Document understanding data

════════

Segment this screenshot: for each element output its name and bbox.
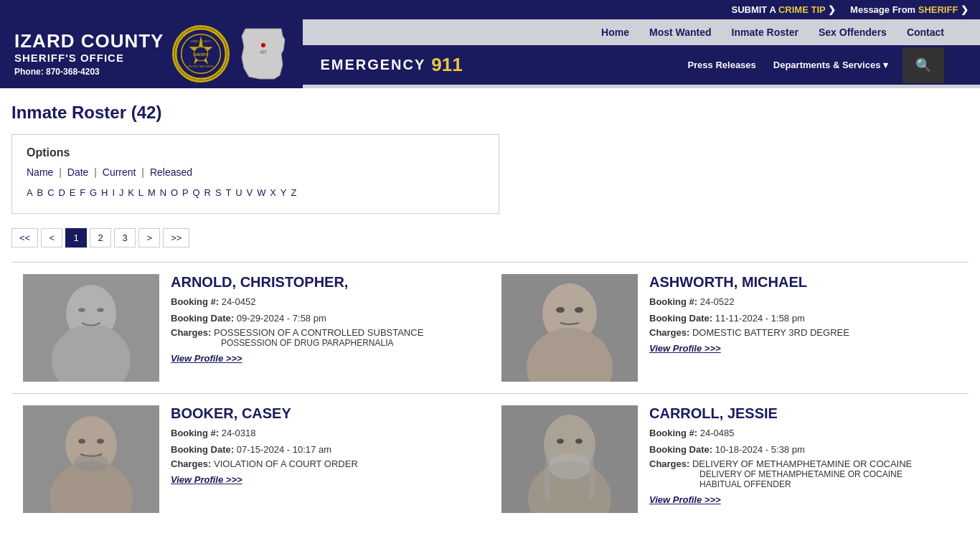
search-button[interactable]: 🔍 [903,47,944,83]
charge-1: DOMESTIC BATTERY 3RD DEGREE [692,327,849,338]
alpha-W[interactable]: W [257,187,265,198]
options-box: Options Name | Date | Current | Released… [11,134,499,214]
inmate-card-ashworth: ASHWORTH, MICHAEL Booking #: 24-0522 Boo… [490,274,969,382]
charge-2: POSSESSION OF DRUG PARAPHERNALIA [221,338,479,348]
alpha-P[interactable]: P [182,187,189,198]
header-nav: Home Most Wanted Inmate Roster Sex Offen… [303,19,980,88]
crime-tip-link[interactable]: SUBMIT A CRIME TIP ❯ [731,4,836,15]
secondary-nav-links: Press Releases Departments & Services ▾ [687,60,888,70]
inmate-roster-link[interactable]: Inmate Roster [732,27,798,38]
filter-current[interactable]: Current [103,166,136,178]
svg-text:PROTECT AND SERVE: PROTECT AND SERVE [188,65,215,68]
contact-link[interactable]: Contact [907,27,944,38]
main-content: Inmate Roster (42) Options Name | Date |… [0,88,980,539]
alpha-L[interactable]: L [138,187,143,198]
filter-date[interactable]: Date [67,166,89,178]
alpha-U[interactable]: U [235,187,242,198]
alpha-F[interactable]: F [80,187,85,198]
booking-value: 24-0522 [700,296,735,307]
alpha-K[interactable]: K [128,187,134,198]
sheriff-message-label: Message From SHERIFF ❯ [850,4,969,15]
page-title: Inmate Roster (42) [11,103,969,123]
search-icon: 🔍 [915,58,931,72]
page-1[interactable]: 1 [65,228,87,248]
inmate-booking-num: Booking #: 24-0522 [649,295,957,309]
alpha-filter: A B C D E F G H I J K L M N O P Q R S T … [27,184,484,202]
view-profile-ashworth[interactable]: View Profile >>> [649,343,721,354]
charge-1: VIOLATION OF A COURT ORDER [214,458,358,469]
alpha-R[interactable]: R [204,187,211,198]
inmate-charges: Charges: POSSESSION OF A CONTROLLED SUBS… [171,327,479,348]
booking-date-value: 09-29-2024 - 7:58 pm [237,313,326,324]
inmate-booking-date: Booking Date: 10-18-2024 - 5:38 pm [649,443,957,457]
alpha-S[interactable]: S [215,187,222,198]
view-profile-carroll[interactable]: View Profile >>> [649,494,721,505]
alpha-X[interactable]: X [270,187,276,198]
page-3[interactable]: 3 [114,228,136,248]
page-next[interactable]: > [138,228,160,248]
inmate-charges: Charges: VIOLATION OF A COURT ORDER [171,458,479,469]
alpha-O[interactable]: O [171,187,178,198]
inmate-booking-num: Booking #: 24-0452 [171,295,479,309]
inmate-booking-num: Booking #: 24-0318 [171,426,479,441]
inmate-list: ARNOLD, CHRISTOPHER, Booking #: 24-0452 … [11,262,969,524]
svg-rect-28 [23,405,159,513]
alpha-B[interactable]: B [37,187,44,198]
inmate-charges: Charges: DELIVERY OF METHAMPHETAMINE OR … [649,458,957,489]
inmate-photo-carroll [501,405,638,513]
alpha-G[interactable]: G [90,187,97,198]
alpha-Q[interactable]: Q [193,187,200,198]
booking-label: Booking #: [649,428,697,438]
emergency-info: EMERGENCY 911 [303,45,687,85]
departments-services-link[interactable]: Departments & Services ▾ [773,60,888,70]
press-releases-link[interactable]: Press Releases [687,60,755,70]
inmate-photo-ashworth [501,274,638,382]
svg-text:SHERIFF: SHERIFF [194,53,209,57]
filter-released[interactable]: Released [150,166,192,178]
alpha-C[interactable]: C [47,187,54,198]
view-profile-arnold[interactable]: View Profile >>> [171,353,242,364]
alpha-T[interactable]: T [225,187,231,198]
home-link[interactable]: Home [601,27,629,38]
inmate-card-arnold: ARNOLD, CHRISTOPHER, Booking #: 24-0452 … [11,274,490,382]
crime-tip-label: SUBMIT A CRIME TIP ❯ [731,4,836,15]
alpha-J[interactable]: J [119,187,124,198]
booking-date-value: 10-18-2024 - 5:38 pm [715,444,805,455]
alpha-Z[interactable]: Z [291,187,296,198]
svg-rect-21 [501,274,638,382]
svg-rect-35 [501,405,638,513]
alpha-D[interactable]: D [58,187,65,198]
inmate-booking-date: Booking Date: 11-11-2024 - 1:58 pm [649,311,957,326]
page-first[interactable]: << [11,228,38,248]
inmate-booking-date: Booking Date: 07-15-2024 - 10:17 am [171,443,479,457]
page-2[interactable]: 2 [90,228,111,248]
agency-name-line2: SHERIFF'S OFFICE [14,52,164,64]
header-branding: IZARD COUNTY SHERIFF'S OFFICE Phone: 870… [0,19,303,88]
inmate-card-carroll: CARROLL, JESSIE Booking #: 24-0485 Booki… [490,405,969,513]
alpha-E[interactable]: E [70,187,76,198]
phone-number: 870-368-4203 [46,67,100,77]
page-prev[interactable]: < [41,228,62,248]
alpha-I[interactable]: I [112,187,115,198]
alpha-H[interactable]: H [101,187,108,198]
filter-name[interactable]: Name [27,166,53,178]
page-last[interactable]: >> [163,228,189,248]
sex-offenders-link[interactable]: Sex Offenders [819,27,887,38]
inmate-info-booker: BOOKER, CASEY Booking #: 24-0318 Booking… [171,405,479,485]
most-wanted-link[interactable]: Most Wanted [649,27,712,38]
view-profile-booker[interactable]: View Profile >>> [171,474,242,485]
alpha-A[interactable]: A [27,187,33,198]
inmate-name: BOOKER, CASEY [171,405,479,422]
filter-links: Name | Date | Current | Released [27,166,484,178]
alpha-N[interactable]: N [160,187,166,198]
booking-value: 24-0452 [222,296,256,307]
charge-2: DELIVERY OF METHAMPHETAMINE OR COCAINE [699,469,957,479]
alpha-M[interactable]: M [148,187,156,198]
booking-label: Booking #: [171,428,219,438]
inmate-charges: Charges: DOMESTIC BATTERY 3RD DEGREE [649,327,957,338]
alpha-V[interactable]: V [247,187,253,198]
alpha-Y[interactable]: Y [281,187,287,198]
charge-1: DELIVERY OF METHAMPHETAMINE OR COCAINE [692,458,912,469]
sheriff-message-link[interactable]: Message From SHERIFF ❯ [850,4,969,15]
booking-date-label: Booking Date: [649,444,712,455]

════════

(Exercise details) Please report only the count of lines in the entries above where the word "Options" appears.

(Solved exercise) 2